One of the primary reasons it IS important is for languages, you want your nurse as you want your president to be able to speak, comprehend and write in a manner that is befitting someone educated. Although to be fair the 'Bushisms' do a lot to hurt what I'm saying.
That is a rather elitist view of who should be in office. As much as it pains me to say it, Bush jr. was smart. Smart enough to know that voters will connect with him if he speaks like them and doesn't sound like a member of the elite (even if he is part of it). I do not have to like this sort of electoral strategy to think it is a legitimate one or that it is legitimate for voters to identify with their
representatives in a
representative democracy.
What is that supposed to mean?
It means who gets to decide what is the right education needed to become president? The politico-economic elites will want people like it to represent it. So most likely a university degree will be required.
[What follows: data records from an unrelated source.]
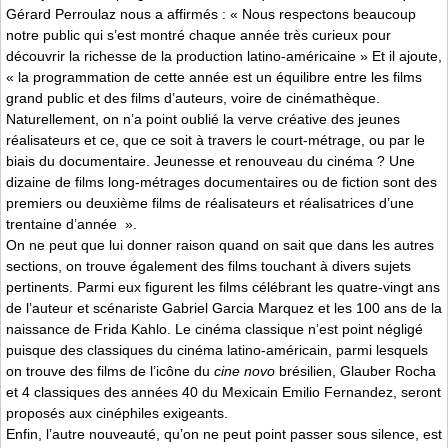
Gérard Perroulaz nous a affirmés : « Nous respectons beaucoup
notre public qui s’est montré chaque année très curieux pour
découvrir la richesse de la production latino-américaine » Et il ajoute,
« la programmation de cette année est un équilibre entre les films
grand public et des films d’auteurs, voire de cinémathèque.
Naturellement, on n’a point oublié la verve créative des jeunes
réalisateurs et ce, que ce soit à travers le court-métrage, ou par le
biais du documentaire. Jeunesse et renouveau du cinéma ? Une
dizaine de films long-métrages documentaires ou de fiction sont des
premiers ou deuxième films de réalisateurs et réalisatrices d’une
trentaine d’année ».
On ne peut que lui donner raison quand on sait que dans les autres
sections, on trouve également des films touchant à divers sujets
pertinents. Parmi eux figurent les films célébrant les quatre-vingt ans
de l’auteur et scénariste Gabriel Garcia Marquez et les 100 ans de la
naissance de Frida Kahlo. Le cinéma classique n’est point négligé
puisque des classiques du cinéma latino-américain, parmi lesquels
on trouve des films de l’icône du
cine novo
brésilien, Glauber Rocha
et 4 classiques des années 40 du Mexicain Emilio Fernandez, seront
proposés aux cinéphiles exigeants.
Enfin, l’autre nouveauté, qu’on ne peut point passer sous silence, est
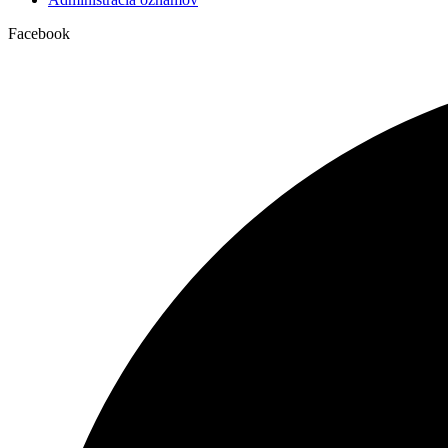
Facebook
That cuts off a lot of people who could make good elected officials, but did not have the socio-economic background to attend university. And it wouldn't garanty that competent morale people would get elected. All it would do is make sure that a certain elite stays in power.
25+ years without corporal punishment and I do not see an improvement but a deterioration in kids. We are dealing with rape, murder and drugs on a hourly basis. Soft touches are just not working.
That is a world view anchored in the
strick father model. A child's "sins", to use your vocabulary, is the parents' fault because it didn't enforce violent punishement to correct behavior. That violence is the way to foster civic virtues. It ignores external factors, like say the impact of aparteid, and the problem of domestic violence. But I guess apartheid was just being strick with a population that like children wasn't mature enough to govern itself.
You do realise there are a number of things one can do, to get fired - all of which pale when I make the statement "The right to work and provide for ones family is more important than x"
Again, a false analogy.
And the right to an education after school is not a right - it is a choice. We are talking about varsity kids.
University is education. In a world were automation and low skills jobs are very mobile and do not pay well, university is more than ever a right.
No, but cheating it way more endemic and a much more common problem than vandalism, yet apparently expelling 1 kid for the throwing of excrement and defacing a statue is more important than the expulsion of 8,000+?
Cheating is a problem. It does raise the question of whether memorisation for a test is education at all. But I digress. I'm less familiar with the issue of Chinese plagiarism in the US, but whether is it wrong or right to expel them, I still can critic your proposition to expel vandals in SA. Althought, from what you said there does seem to be elements of free speech in what they did.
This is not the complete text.